Monday, June 25, 2012

Day 62, 2012 Family - part 2: birthday phone calls


I forgive myself for accepting and allowing myself to not want to call my father on his birthday.
I forgive myself for accepting and allowing myself to have forced myself to call my father on his birthday because I fear the riff it would cause in my family if I were not to adhere to the rules and contact my father, to wish him happy birthday.
I forgive myself for accepting and allowing myself to not want to deal with a conflict situation in my family, because of my own situation, and thus I act according the rules. 
I forgive myself for accepting and allowing myself to experience a feeling of guilt when I realise that I do not have any interest in my parents. 
I forgive myself for accepting and allowing myself to realise that the only interest in my parents is, at the moment, of economic nature - and that this is the reason why I keep the relations in tact.

I forgive myself for accepting and allowing myself to not realise that the feeling of appreciation for my parents is to do with considering my parents more than me, in that they have power over me, similar to any authority I accept, parents and governments alike.
I forgive myself for accepting and allowing myself to fear morality when I state that my parental relations are based on financial reasons, when at the same time this is what is best for all at the moment, and if I were to insist for it to be any other way, I would act from the point of pride and cause harm to myself and others.

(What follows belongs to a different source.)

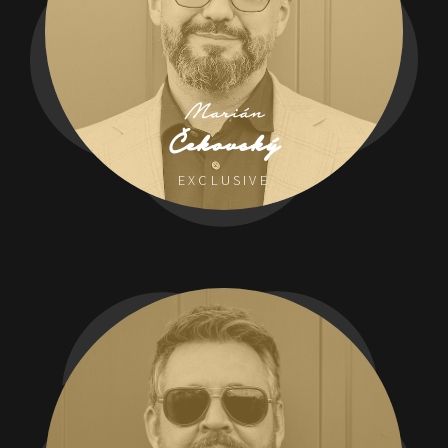
Marián
Čekovský
EXCLUSIVE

I forgive myself for accepting and allowing myself to judge myself because I no longer “want” something in the relationship with my parents.
I forgive myself for accepting and allowing myself to not realise that to no longer want something in the relationship with my parents is that I no longer want them to change, which is an important step in understanding that my primary concern is self in process.
I forgive myself for accepting and allowing myself to not realise that I previously was only motivated to communicate with my parents because I desired a functional relationship with my parents.
I forgive myself for accepting and allowing myself to not realise that the reasons for feeling guilty, because I no longer have positive feeling experiences towards communicating with my father, is due to how I have programmed myself regarding morality and inferiority - where throughout my life I have accepted parents as "life giver". 
I forgive myself for accepting and allowing myself to not realise that I can stop all feelings of guilt through breathing here.
I forgive myself for accepting and allowing myself to not realise that guilt is causing me to not see the situation for what it is. 
I forgive myself for accepting and allowing myself to not want to talk to my father because I perceive the conversation just as a formality, similar to any formality I must undergo as part of the way of the system I accept and allow to exist. 

I forgive myself for accepting and allowing myself to not realise that the resistance I experience is not to do with the "formality" point but because I do not want to accept the "deal" I have with my parents.
I forgive myself for accepting and allowing myself to not realise that I do not have to have a resistance towards talking with my father but to realise that birthday phone calls have been established as the exchange for the monetary support I receive. 
I forgive myself for accepting and allowing myself to not realise that my relations with my parents are based on money as any other relation within the system. 
I forgive myself for accepting and allowing myself to not realise that all sentiment towards my parents is programmed and does not support all life equally.

I forgive myself for accepting and allowing myself to not realise that guilt and resistance are also emotions that I need to release from my interactions with my parents.  
I forgive myself for accepting and allowing myself to not realise that it is useful to understand my parents from the point of programs they have accepted and allowed to exist as themselves, which supports me to see my own programming as my own programming is based on that of my parents. 
I commit myself to practice self-forgiveness and self corrective application until I have released all programming and as a result I  stand equal to my parents. 


I commit myself to establish an equal money system where blood is no longer thicker than water but all persons realise that humanity is one equally shared existence which cannot be separated into family and non-family.